Tag Archives: U.S. economy

U.S. Economy Shrinks 3.8%….

30 Jan

…in Q4 2008. A better than expected performance, according to the market reaction this morning, but there is not much of a way to spin this story positively.

In previous downturns in America, Europe and Japan in the 1980s and 1990s, I came up with my own personal rule-of-thumb to gauge the scale of a downturn. I call it the Forman Retail Index, and here is how it works:

An up economy sees new stores opening, sometimes pretty frequently and obscurely (e.g. “Another high-end soap store is opening? That’s the third on the block!”)

A flat economy sees as many stores opening as closing.

An economy shrinking in at a single-digit pace translates into one out of every three shops empty.
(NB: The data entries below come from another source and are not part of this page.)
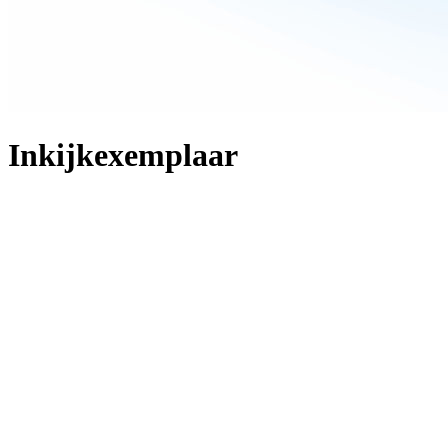
Inkijkexemplaar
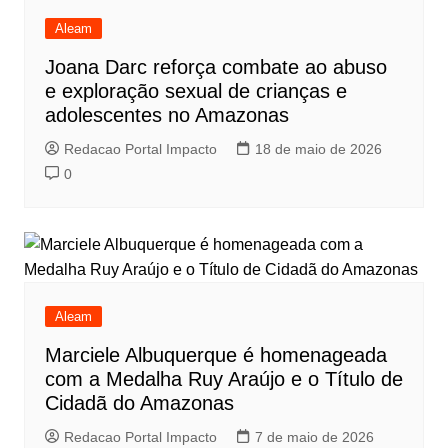
Aleam
Joana Darc reforça combate ao abuso
e exploração sexual de crianças e
adolescentes no Amazonas
Redacao Portal Impacto
18 de maio de 2026
0
Aleam
Marciele Albuquerque é homenageada
com a Medalha Ruy Araújo e o Título de
Cidadã do Amazonas
Redacao Portal Impacto
7 de maio de 2026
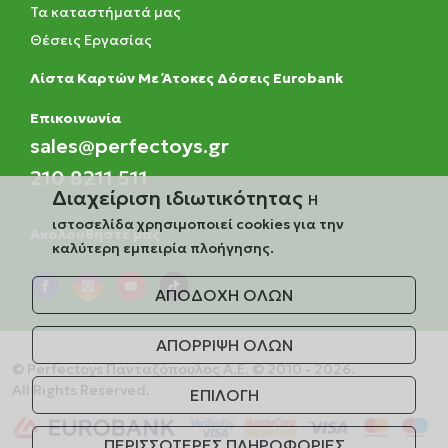
Τα καταστήματά μας
Θέσεις Εργασίας
Λίστα Καρτών Με Άτοκες Δόσεις Eurobank
Eπικοινωνία
sales@perfectoys.gr
210 8211 511
Διαχείριση ιδιωτικότητας
Η
ιστοσελίδα χρησιμοποιεί cookies για την
Ακολουθήστε μας
καλύτερη εμπειρία πλοήγησης.
ΑΠΟΔΟΧΗ ΟΛΩΝ
ΑΠΟΡΡΙΨΗ ΟΛΩΝ
© Perfectoys Πανταζόπουλος Α.Ε. © 2010 - 2026.
All Rights Reserved.
ΕΠΙΛΟΓΗ
ΠΕΡΙΣΣΟΤΕΡΕΣ ΠΛΗΡΟΦΟΡΙΕΣ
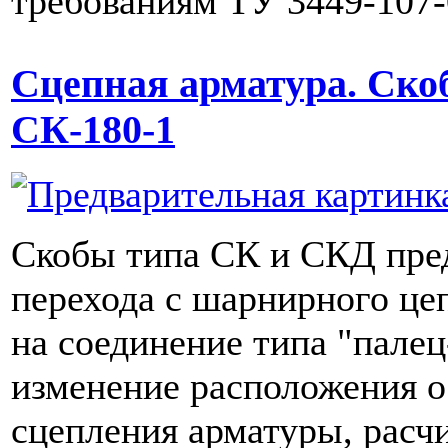
требованиям ТУ 3449-107-
Сцепная арматура. Ско
СК-180-1
Скобы типа СК и СКД пре
перехода с шарнирного це
на соединение типа "пале
изменение расположения 
сцепления арматуры, расч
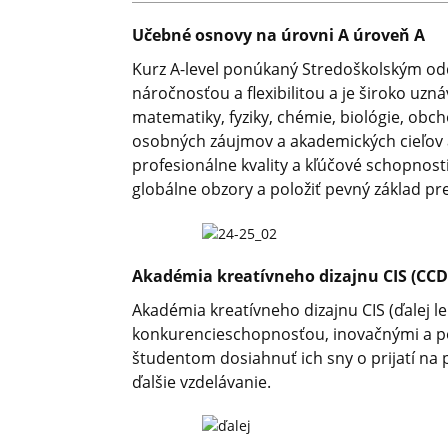
Učebné osnovy na úrovni A úroveň A
Kurz A-level ponúkaný Stredoškolským od
náročnosťou a flexibilitou a je široko uz
matematiky, fyziky, chémie, biológie, obch
osobných záujmov a akademických cieľov a
profesionálne kvality a kľúčové schopnos
globálne obzory a položiť pevný základ pre
Akadémia kreatívneho dizajnu CIS (CCD
Akadémia kreatívneho dizajnu CIS (ďalej l
konkurencieschopnosťou, inovačnými a po
študentom dosiahnuť ich sny o prijatí na 
ďalšie vzdelávanie.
Anything worse than that: the shop windows of entire city blocks are bare.

If the Q4 pace is the trough, we may not see more lights going out. Let’s keep our fingers crossed.

But this morning’s positive spin (some economists were expecting a 5% rate of decline) reminds me of the Richard Farina short-story collection of the 1960s: “Been Down So Long It Looks Like Up to Me.” The Doors made it a song, which in retrospect was a pretty productive thing to do.

(Postscript: Commerce Department announced week of 22 March 2009 that the final Q4 number was revised downward to 6.3% decline.)